WORK INSTRUCTION:
Find the lines below that contain the string "Website". Copy each one.

MATERIAL SUPPLIED:
:::

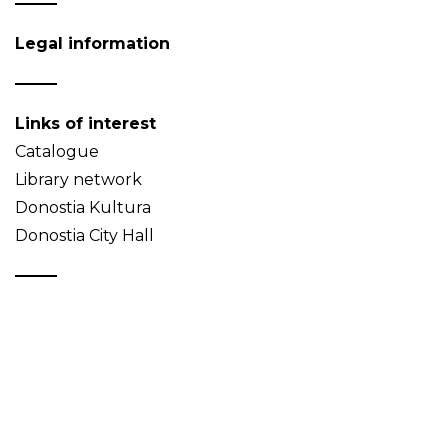
Legal information
Links of interest
Catalogue
Library network
Donostia Kultura
Donostia City Hall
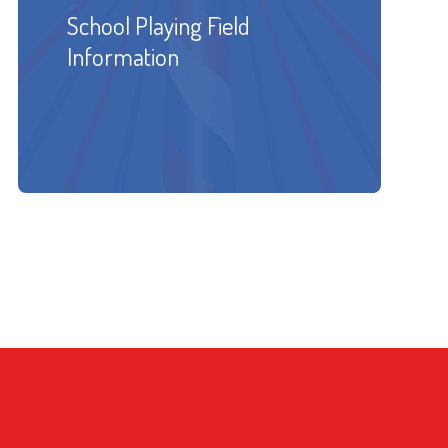
School Playing Field
Information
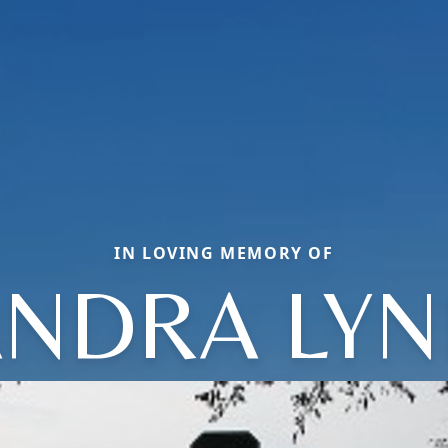
IN LOVING MEMORY OF
ANDRA LYN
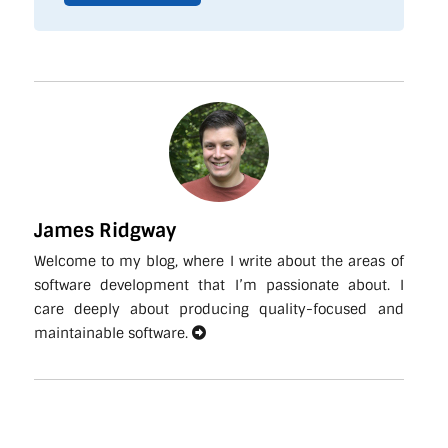
James Ridgway
Welcome to my blog, where I write about the areas of
software development that I’m passionate about. I
care deeply about producing quality-focused and
maintainable software.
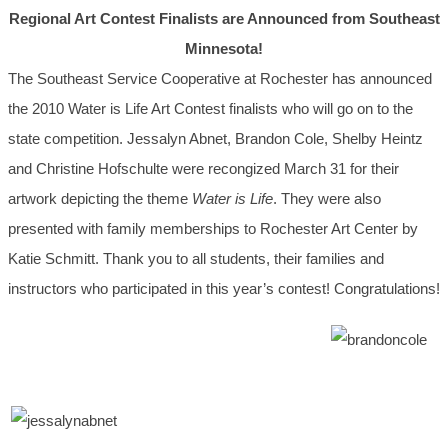
Regional Art Contest Finalists are Announced from Southeast
Minnesota!
The Southeast Service Cooperative at Rochester has announced
the 2010 Water is Life Art Contest finalists who will go on to the
state competition. Jessalyn Abnet, Brandon Cole, Shelby Heintz
and Christine Hofschulte were recongized March 31 for their
artwork depicting the theme
Water is Life
. They were also
presented with family memberships to Rochester Art Center by
Katie Schmitt. Thank you to all students, their families and
instructors who participated in this year’s contest! Congratulations!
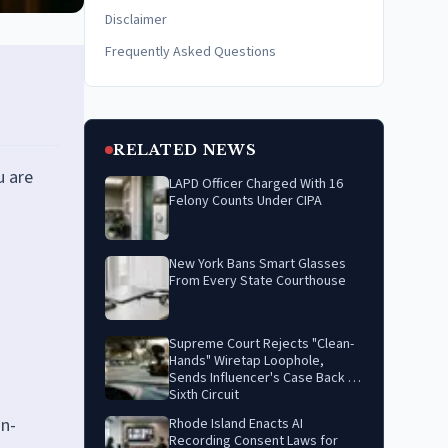
Disclaimer
Frequently Asked Questions
RELATED NEWS
u are
LAPD Officer Charged With 16
Felony Counts Under CIPA
New York Bans Smart Glasses
From Every State Courthouse
Supreme Court Rejects "Clean-
Hands" Wiretap Loophole,
Sends Influencer's Case Back to
Sixth Circuit
in-
Rhode Island Enacts AI
Recording Consent Laws for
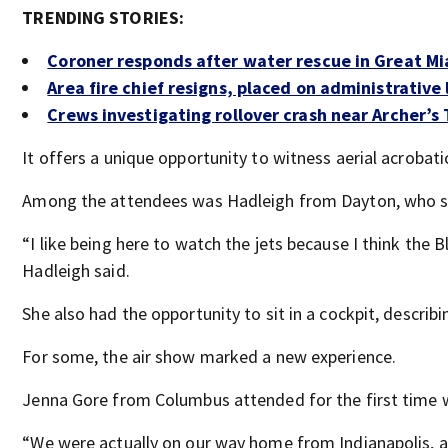
TRENDING STORIES:
Coroner responds after water rescue in Great Mi
Area fire chief resigns, placed on administrative
Crews investigating rollover crash near Archer’s
It offers a unique opportunity to witness aerial acrobati
Among the attendees was Hadleigh from Dayton, who sh
“I like being here to watch the jets because I think the 
Hadleigh said.
She also had the opportunity to sit in a cockpit, describi
For some, the air show marked a new experience.
Jenna Gore from Columbus attended for the first time w
“We were actually on our way home from Indianapolis, a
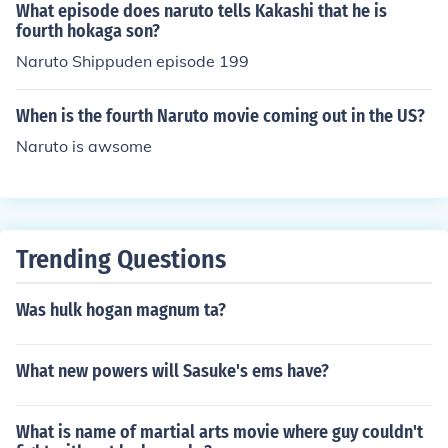
be capable of destroying mountains. According to killer
What episode does naruto tells Kakashi that he is
bee the positive and negative chakra must be balanced
fourth hokaga son?
on an 8:2 ratio. The fourth hokage based the rasengan
Naruto Shippuden episode 199
on it.
When is the fourth Naruto movie coming out in the US?
Naruto is awsome
Trending Questions
Was hulk hogan magnum ta?
What new powers will Sasuke's ems have?
What is name of martial arts movie where guy couldn't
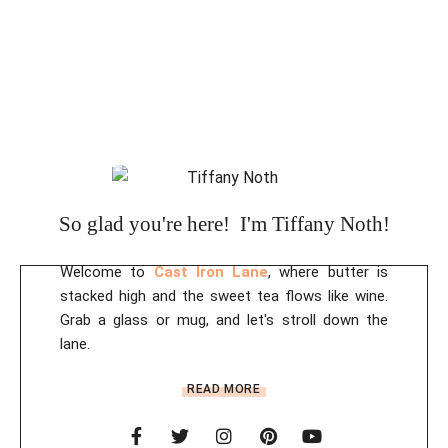
So glad you're here! I'm Tiffany Noth!
Welcome to
Cast Iron Lane
, where butter is
stacked high and the sweet tea flows like wine.
Grab a glass or mug, and let's stroll down the
lane.
READ MORE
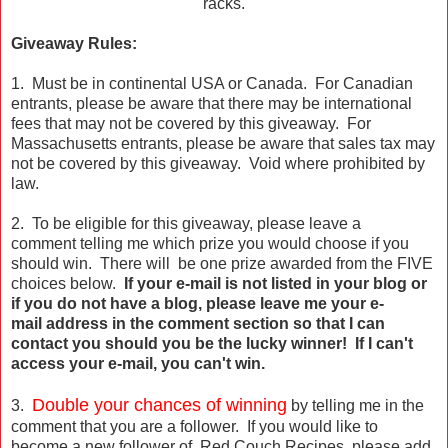
racks.
Giveaway Rules:
1. Must be in continental USA or Canada. For Canadian
entrants, please be aware that there may be international
fees that may not be covered by this giveaway. For
Massachusetts entrants, please be aware that sales tax may
not be covered by this giveaway. Void where prohibited by
law.
2. To be eligible for this giveaway, please leave a
comment telling me which prize you would choose if you
should win. There will be one prize awarded from the FIVE
choices below.
If your e-mail is not listed in your blog or
if you do not have a blog, please leave me your e-
mail address in the comment section so that I can
contact you should you be the lucky winner! If I can't
access your e-mail, you can't win.
Double your chances of winning
3.
by telling me in the
comment that you are a follower. If you would like to
become a new follower of Red Couch Recipes, please add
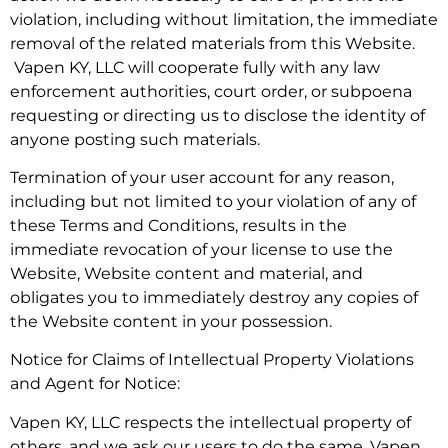
violation, including without limitation, the immediate
removal of the related materials from this Website.
Vapen KY, LLC will cooperate fully with any law
enforcement authorities, court order, or subpoena
requesting or directing us to disclose the identity of
anyone posting such materials.
Termination of your user account for any reason,
including but not limited to your violation of any of
these Terms and Conditions, results in the
immediate revocation of your license to use the
Website, Website content and material, and
obligates you to immediately destroy any copies of
the Website content in your possession.
Notice for Claims of Intellectual Property Violations
and Agent for Notice:
Vapen KY, LLC respects the intellectual property of
others, and we ask our users to do the same. Vapen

:::

TASK OUTPUT:
removal of the related materials from this Website.
Website, Website content and material, and
the Website content in your possession.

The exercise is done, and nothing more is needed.